Source: Kluwer Patent Blog

Ahead of the meeting of the EU Competitiveness Council, 30 November and 1 December 2017 in Brussels, a group of European companies and associations have sent a letter to EU member states urging them to ratify the Unified Patent Court Agreement and join the Protocol on Provisional Application (PPA) as soon as possible, if they haven’t done so yet.

According to the letter, the Unitary Patent system will ‘encourage investment, spur growth and create new jobs across Europe. The patent reform will substantially contribute to increased European competitiveness.

European industry has invested considerable time and effort to prepare for the patent reform, the launch of which is long overdue. (…) In signing up to the Protocol on Provisional Application, any given Member State will not only contribute to the collective realization of this crucial reform, but also provide positive signals to investors and enable itself to participate in early decision-making on Court matters. (…)
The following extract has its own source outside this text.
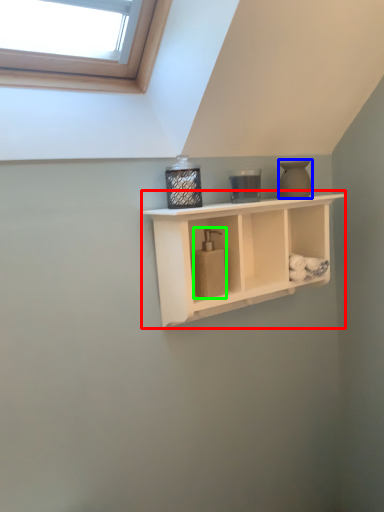 Question: Which object is the farthest from shelf (highlighted by a red box)? Choose among these: vase (highlighted by a blue box) or soap dispenser (highlighted by a green box).

Choices:
 (A) vase
 (B) soap dispenser

Answer: (A) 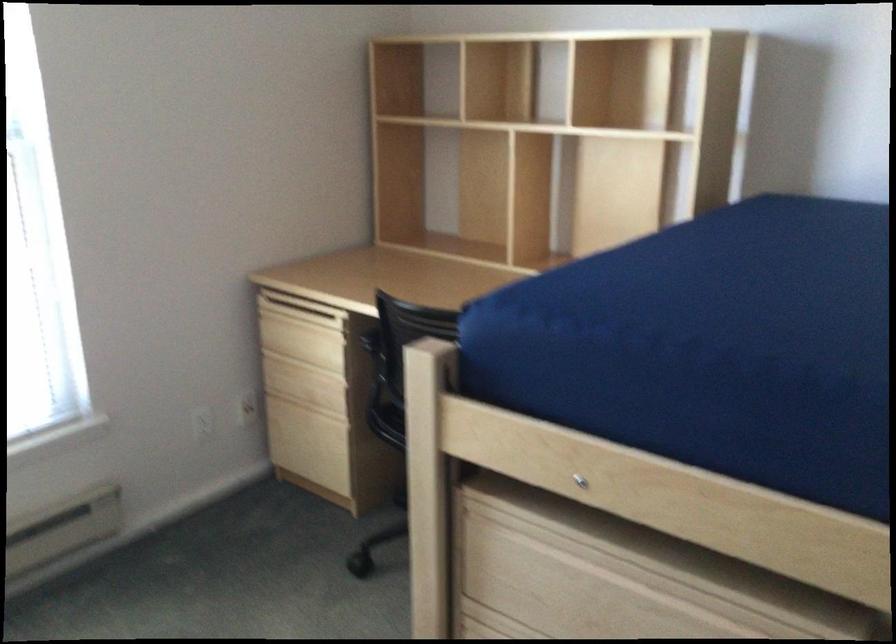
Since the advantages of the reform increase with the number of participating Member States, the broadest possible territorial coverage is desirable. Thus we also have a preference for long-term UK participation’, according to the letter (update: complete text below this blogpost).

Kluwer IP Law was in contact with Fredrik Egrelius, director of the Patent Unit in the UK of Ericsson and one of the people behind the initiative. Egrelius hopes the Unitary Patent package will start as soon as possible. ‘By sending the letters to responsible ministers before their Competitive Council meeting, we want to signal again that the package is important for European industry and must not be forgotten by the participating member states.’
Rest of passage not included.